Start of Block

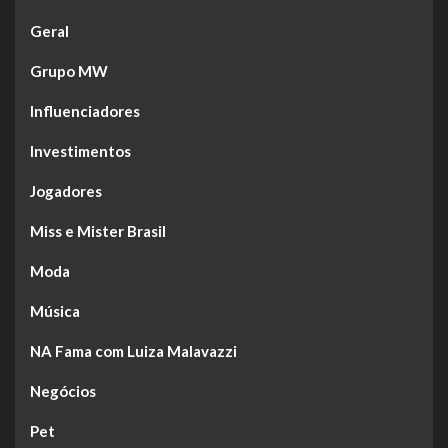
Geral
Grupo MW
Influenciadores
Investimentos
Jogadores
Miss e Mister Brasil
Moda
Música
NA Fama com Luiza Malavazzi
Negócios
Pet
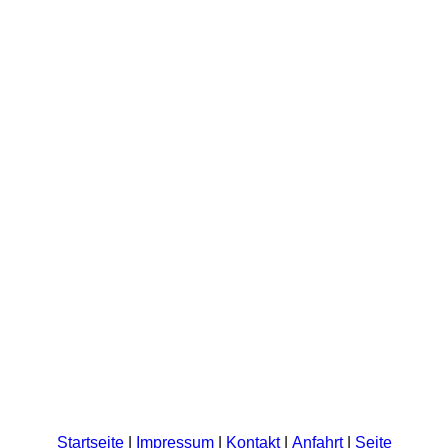
Startseite
|
Impressum
|
Kontakt
|
Anfahrt
|
Seite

End of Block

Each line of the data must be restated exactly, and the pictures must be left out.

Geral
Grupo MW
Influenciadores
Investimentos
Jogadores
Miss e Mister Brasil
Moda
Música
NA Fama com Luiza Malavazzi
Negócios
Pet
Startseite
|
Impressum
|
Kontakt
|
Anfahrt
|
Seite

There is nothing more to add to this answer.